Several of the leaders responded aggressively to Mr. Trump’s demands — as they have repeatedly done in public — listing their own complaints about American tariffs and other trade measures, the official said. Several countries have said that they will retaliate against the United States’ new steel and aluminum tariffs with increased tariffs of their own.
“If they retaliate, they’re making a mistake,” Mr. Trump said, suggesting that the trade imbalance between the United States and those countries would make tariff increases more destructive for their economies.
Mr. Trump’s surprise proposal for a tariff-free Group of 7 followed from a conversation the president had on Air Force One heading to Canada with Larry Kudlow, his national economic adviser. Mr. Kudlow, a self-described “lifelong free trader,” wrote an op-ed article in The Washington Post on Thursday saying that he did not prefer tariffs but that Mr. Trump’s actions were “a wake-up call to the dangers of a broken trading system that is increasingly unfree.”

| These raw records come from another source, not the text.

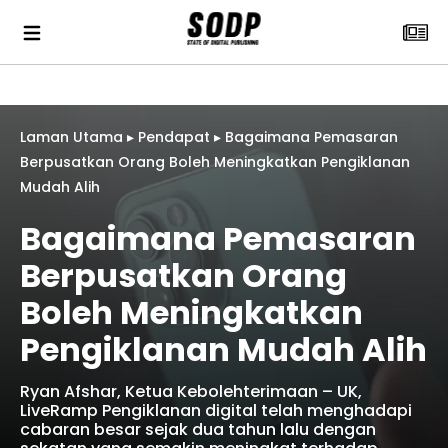
Laman Utama
▸
Pendapat
▸
Bagaimana Pemasaran
Berpusatkan Orang Boleh Meningkatkan Pengiklanan
Mudah Alih
Bagaimana Pemasaran
Berpusatkan Orang
Boleh Meningkatkan
Pengiklanan Mudah Alih
Ryan Afshar, Ketua Kebolehterimaan – UK,
LiveRamp Pengiklanan digital telah menghadapi
cabaran besar sejak dua tahun lalu dengan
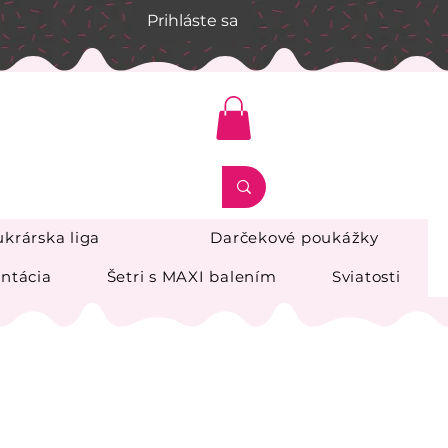
Prihláste sa
krárska liga
Darčekové poukážky
ntácia
Šetri s MAXI balením
Sviatosti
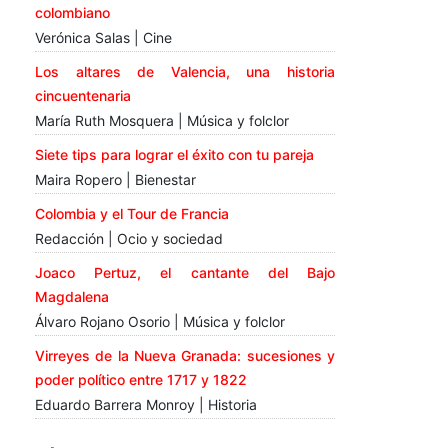
colombiano
Verónica Salas | Cine
Los altares de Valencia, una historia
cincuentenaria
María Ruth Mosquera | Música y folclor
Siete tips para lograr el éxito con tu pareja
Maira Ropero | Bienestar
Colombia y el Tour de Francia
Redacción | Ocio y sociedad
Joaco Pertuz, el cantante del Bajo
Magdalena
Álvaro Rojano Osorio | Música y folclor
Virreyes de la Nueva Granada: sucesiones y
poder político entre 1717 y 1822
Eduardo Barrera Monroy | Historia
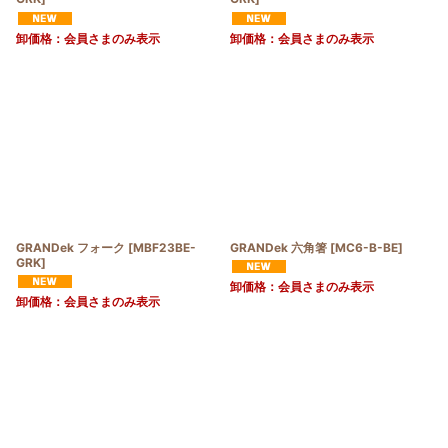
卸価格：会員さまのみ表示
卸価格：会員さまのみ表示
GRANDek フォーク
[
MBF23BE-
GRANDek 六角箸
[
MC6-B-BE
]
GRK
]
卸価格：会員さまのみ表示
卸価格：会員さまのみ表示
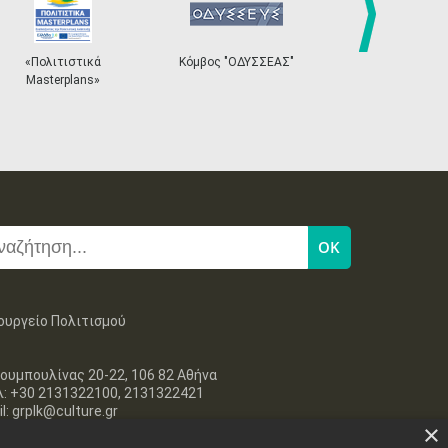
•
•
•
•
•
•
•
29
30
next
«Πολιτιστικά
Κόμβος "ΟΔΥΣΣΕΑΣ"
Ηλεκτρονικ
•
•
Masterplans»
Εισιτ
ουργείο Πολιτισμού
ουμπουλίνας 20-22, 106 82 Αθήνα
λ: +30 2131322100, 2131322421
l: grplk@culture.gr
×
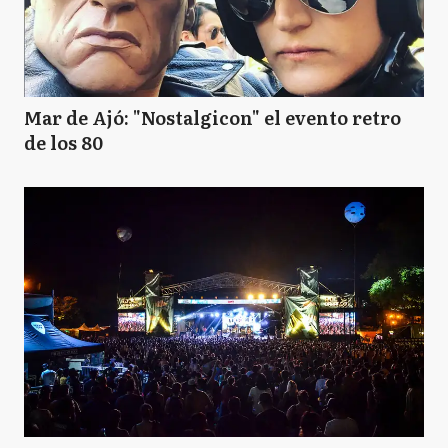
Mar de Ajó: "Nostalgicon" el evento retro
de los 80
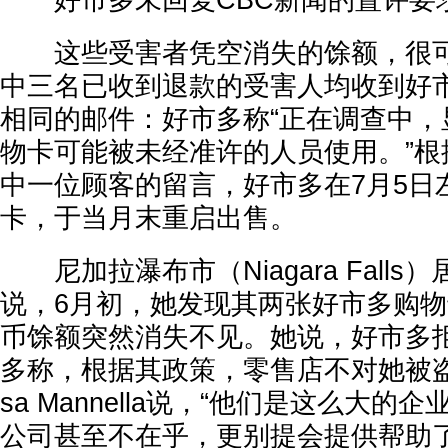
好市多未回复CBC新闻的置评要
这些受害者凭空消失的馀额，很可
中三名已收到退款的受害人均收到好
相同的邮件：好市多称“正在调查中，
物卡可能被未经准许的人员使用。”根
中一位顾客的留言，好市多在7月5日
卡，于当月末重启出售。
尼加拉瀑布市（Niagara Falls）居民L
说，6月初，她发现其两张好市多购物
币馀额突然消失不见。她说，好市多
多称，根据其政策，零售店不对她被盗
sa Mannella说，“他们是这么大
公司甚至不在乎，更别提会提供帮助了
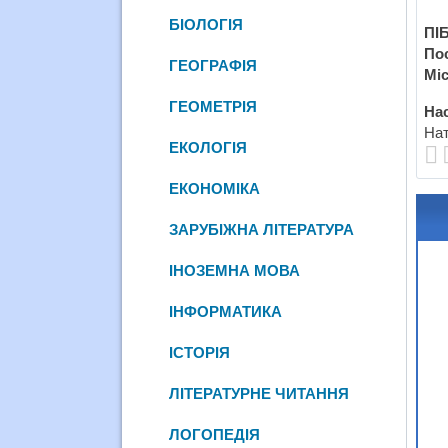
БІОЛОГІЯ
ПІБ
По
ГЕОГРАФІЯ
Міс
ГЕОМЕТРІЯ
Нас
Нат
ЕКОЛОГІЯ
ЕКОНОМІКА
ЗАРУБІЖНА ЛІТЕРАТУРА
ІНОЗЕМНА МОВА
ІНФОРМАТИКА
ІСТОРІЯ
ЛІТЕРАТУРНЕ ЧИТАННЯ
ЛОГОПЕДІЯ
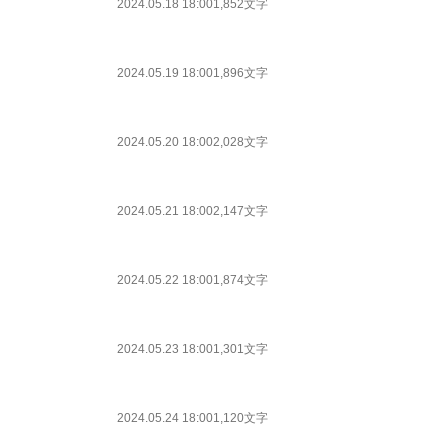
2024.05.18 18:00
1,852文字
2024.05.19 18:00
1,896文字
2024.05.20 18:00
2,028文字
2024.05.21 18:00
2,147文字
2024.05.22 18:00
1,874文字
2024.05.23 18:00
1,301文字
2024.05.24 18:00
1,120文字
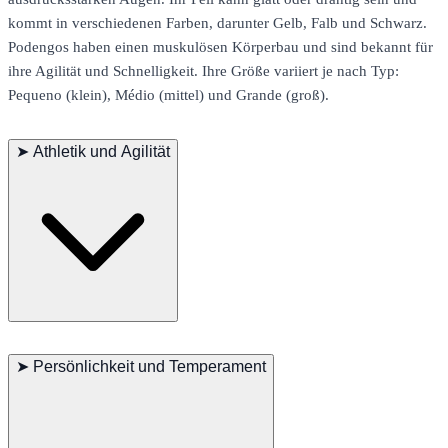
kommt in verschiedenen Farben, darunter Gelb, Falb und Schwarz.
Podengos haben einen muskulösen Körperbau und sind bekannt für
ihre Agilität und Schnelligkeit. Ihre Größe variiert je nach Typ:
Pequeno (klein), Médio (mittel) und Grande (groß).
➤
Athletik und Agilität
Podengos sind äußerst agile und athletische Hunde, die sich in
Aktivitäten auszeichnen, die Geschwindigkeit und Koordination
➤
Persönlichkeit und Temperament
erfordern. Sie sind besonders geschickt bei der Jagd, in Agility-
Kursen und bei Gehorsamswettbewerben. Regelmäßige Bewegung
ist unerlässlich, um sie fit und geistig stimuliert zu halten. Sie lieben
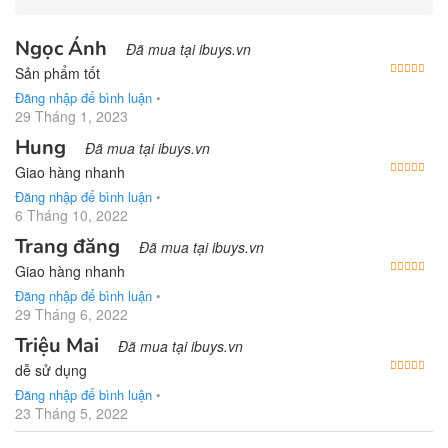
Ngọc Ánh
Đã mua tại ibuys.vn
Được
Sản phẩm tốt
Đăng nhập để bình luận
•
29 Tháng 1, 2023
Hung
Đã mua tại ibuys.vn
Được
Giao hàng nhanh
Đăng nhập để bình luận
•
6 Tháng 10, 2022
Trang đăng
Đã mua tại ibuys.vn
Được
Giao hàng nhanh
Đăng nhập để bình luận
•
29 Tháng 6, 2022
Triệu Mai
Đã mua tại ibuys.vn
Được
dễ sử dụng
Đăng nhập để bình luận
•
23 Tháng 5, 2022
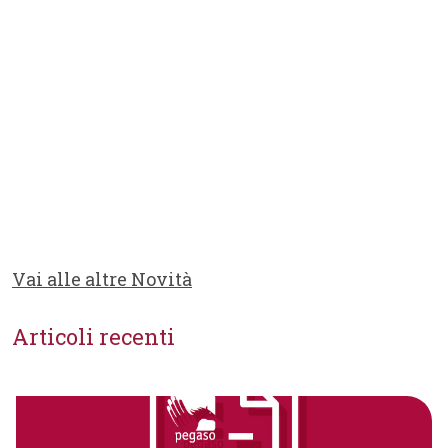
Vai alle altre Novità
Articoli recenti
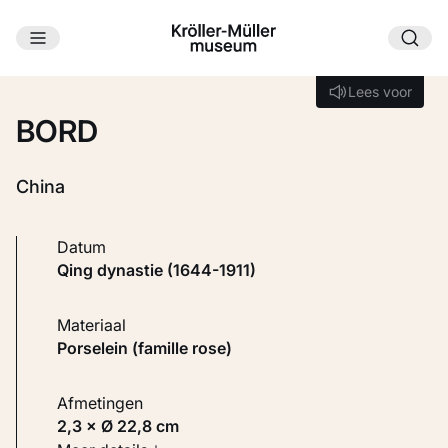
Ga naar hoofdinhoud
Laden...
Lees voor
Lees voor
BORD
China
Datum
Qing dynastie (1644-1911)
Materiaal
Porselein (famille rose)
Afmetingen
2,3 × Ø 22,8 cm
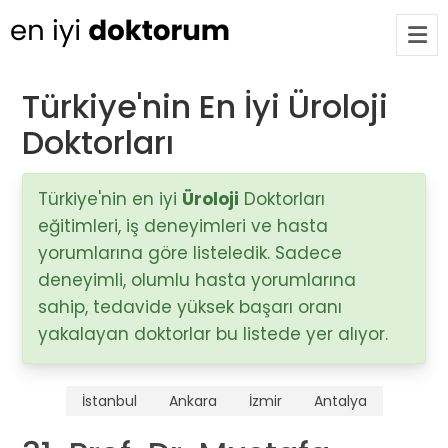
Türkiye'nin En İyi Üroloji
Doktorları
Op. Dr. Ayşecan Enmutlu
ARA
Adana / Seyhan
Türkiye'nin en iyi
Üroloji
Doktorları
eğitimleri, iş deneyimleri ve hasta
Doç. Dr. Songül Alemdaroğlu
Adana / Seyhan
yorumlarına göre listeledik. Sadece
deneyimli, olumlu hasta yorumlarına
sahip, tedavide yüksek başarı oranı
Tüm Doktorlar
yakalayan doktorlar bu listede yer alıyor.
Tüm doktorları göster
İstanbul
Ankara
İzmir
Antalya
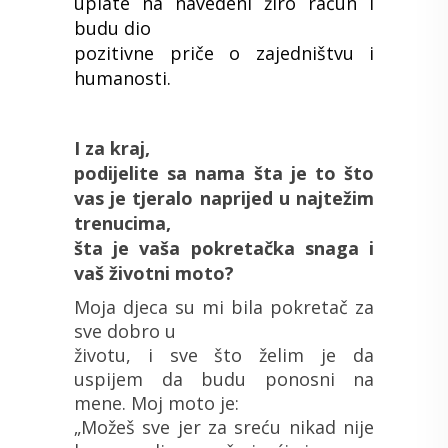
uplate na navedeni žiro račun i
budu dio
pozitivne priče o zajedništvu i
humanosti.
I za kraj,
podijelite sa nama šta je to što
vas je tjeralo naprijed u najtežim
trenucima,
šta je vaša pokretačka snaga i
vaš životni moto?
Moja djeca su mi bila pokretač za
sve dobro u
životu, i sve što želim je da
uspijem da budu ponosni na
mene. Moj moto je:
„Možeš sve jer za sreću nikad nije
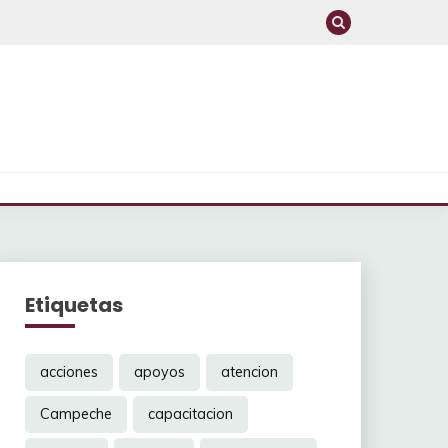
Etiquetas
acciones
apoyos
atencion
Campeche
capacitacion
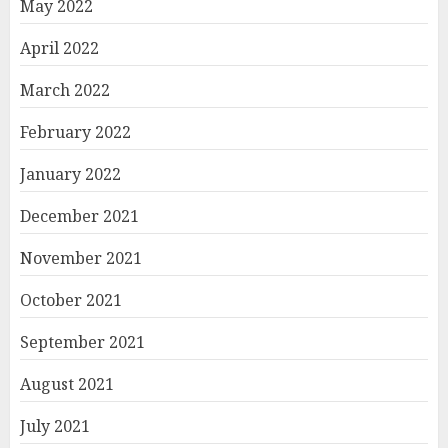
May 2022
April 2022
March 2022
February 2022
January 2022
December 2021
November 2021
October 2021
September 2021
August 2021
July 2021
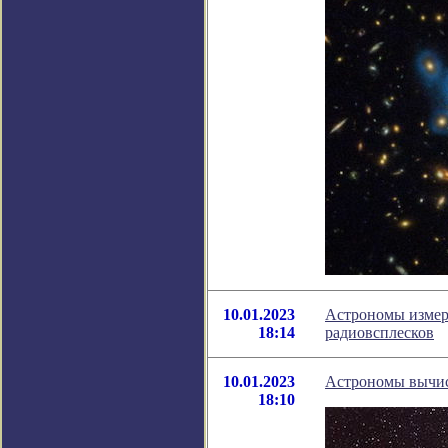
10.01.2023
Астрономы измер
18:14
радиовсплесков
10.01.2023
Астрономы вычисл
18:10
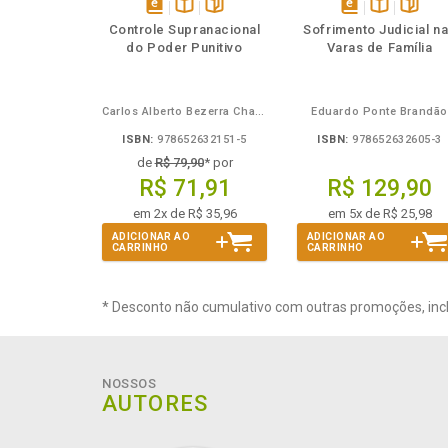
Também
Folheie
Também
Também
Folheie
Tamb
T
disponível
Disponível
páginas
disponível
Disponível
página
Controle Supranacional
Sofrimento Judicial n
em
na
em
na
do Poder Punitivo
Varas de Família
eBook
B.V.
eBook
B.V.
Carlos Alberto Bezerra Chagas
Eduardo Ponte Brandão
ISBN:
978652632151-5
ISBN:
978652632605-3
de
R$ 79,90
* por
R$ 71,91
R$ 129,90
em 2x de R$ 35,96
em 5x de R$ 25,98
ADICIONAR AO
ADICIONAR AO
CARRINHO
CARRINHO
* Desconto não cumulativo com outras promoções, inc
NOSSOS
AUTORES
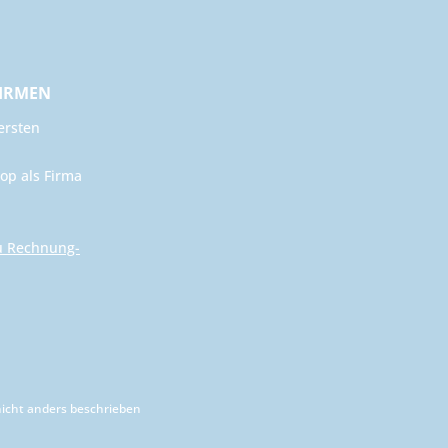
FIRMEN
ersten
op als Firma
u Rechnung-
cht anders beschrieben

Mr. Trump and Mr. Kudlow discussed the article on the plane, but the president surprised even his own team by raising the idea with the other leaders. While some observers took it as more of a talking point, a senior administration official said the president was serious about it and wanted it given serious study. Other leaders, the official said, expressed interest.
The official spoke on the condition of anonymity to describe closed-door discussions.
Senator Ben Sasse, Republican of Nebraska, hailed the idea of a tariff-free zone and said Saturday that he would “happily carry his bag to every single meeting of those negotiations.” But, he said, “The path to more trade begins with less whining on the global stage.”
In talks over a formal communiqué to be issued Saturday by the seven nations, the official said, the American delegation objected to including the phrase “rules-based international order,” which has been used in past statements. Instead, the negotiators came up with what the official called compromise language that the United States could sign onto. Other areas of dispute were papered over by noting that not all members agreed with certain positions.
Speaking to reporters on Saturday, Mr. Trump repeatedly insisted that the private discussions with his counterparts — whom he referred to casually, as “Justin” or “Angela” — had been positive.